Sp. Gelding’s post reminded me of another aspect of the Viet Nam era, might as well ask here… Once heard (no sight of a cite to a site) that at some time in the early 1970s, Westmoreland set forth his intent to send at least 1 million more men into the conflict. COINTELPRO responded that such an action would be Bad News in terms of peace at home, and Hoover signed a document stating that he could not guarantee the rule of law if the event of a massive conscription.

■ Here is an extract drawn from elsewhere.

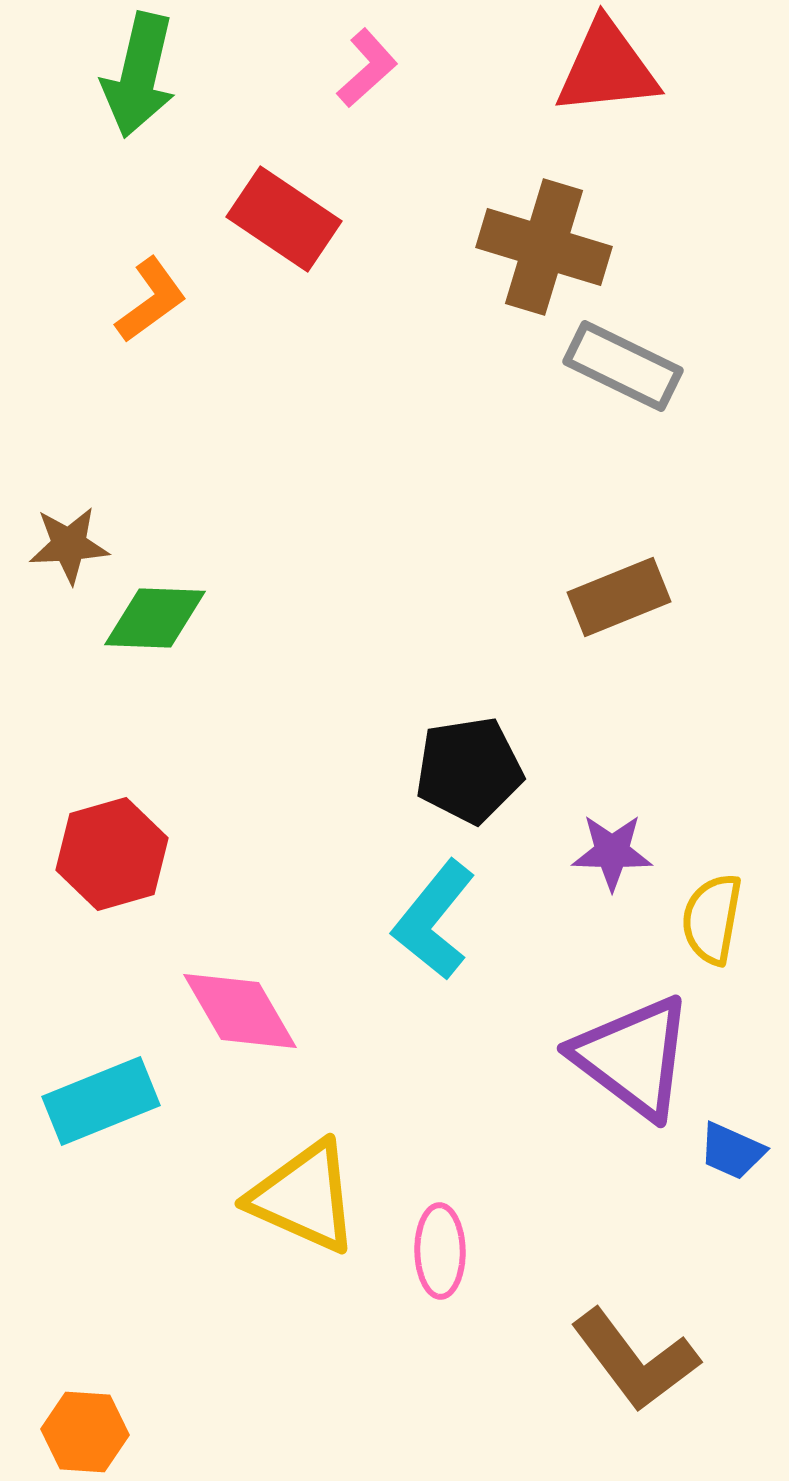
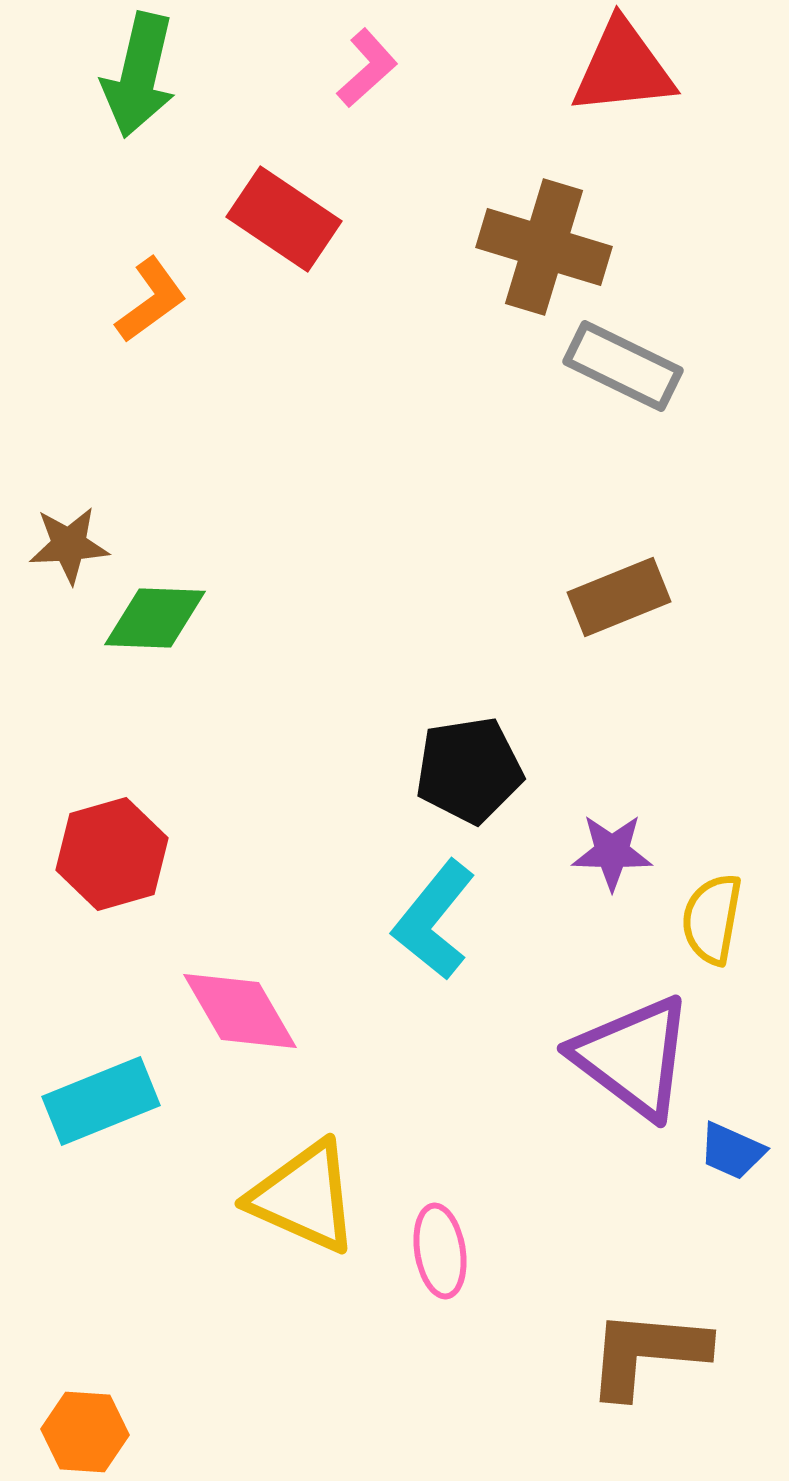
red triangle: moved 16 px right
pink ellipse: rotated 8 degrees counterclockwise
brown L-shape: moved 12 px right, 7 px up; rotated 132 degrees clockwise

Was such a document actually signed? And, was the U.S. really that close to revolutionary chaos?

The U.S. was not that close to revolution. When the war was being protested by freaky kids and nutty professors and churchmen, the “Silent Majority” simply ignored them. When it had been brought into enough homes by Walter Cronkite with no end in sight, the “Silent Majority” shifted grumpily in their easy chairs, Nixon got the word, and decided to pull the plug on U.S. involvement.

Ma and Pa Middle America were not going to go to the streets to stop the war and nearly every kid who would take to the streets had taken to the streets. I don’t know who your out-of-sight, uncited site thinks was going to man the barricades, but I have a hard time believing any part of that story.

(When people talk as if the boomers were monolithically opposed to the war, they fail to remember that 95% or more of the names engraved on the memorial wall are of boomers.)

tomndebb:

anyone have a stat on how many of those on the wall were drafted?

According to http://members.aol.com/warlibrary/vwc8.htm

16,964 draftees into the Army were killed in Vietnam. That was 50.5% of all Army casualties. However there were a lot of volunteers in Vietnam. Overall, 63.3% of all the enlisted men who died in Vietnam were volunteers.

And even the draftees were guys who did not become teachers or pharmacists or go to Canada or Sweden or play games with Big Casino or finding other ways avoid military service. By 1968, it was pretty much a foregone conclusion that if you accepted the draft, you would spend a year in Southeast Asia. (If you enlisted, you had to stay in for an extra year, but you would likely spend your entire enlistment in Germany or Texas or somewhere.)

I believe that tomndebb pegged this one correctly. Any time you have a riot control situation the potential exists for tragic misuse of the force required to manage the riot. The failure at Kent State was in the decision making process of how best deploy the forces in the attempt to maintain order. The Kent State Massacre should be the text book example of how not to handle a riot situation!

Here is an excellent link outlining current law enforcement thought concerning crowd control and the gradations of force necessary to maintain order in these situations…

http://www.nonlethal.com/reference/articles/bh01.htm

James Rhodes will be remembered for this tragedy.

Look at how far away the kids that were killed were and then ask yourself again if it might have been justified.

I don’t think any human could throw a rock like 250 yards.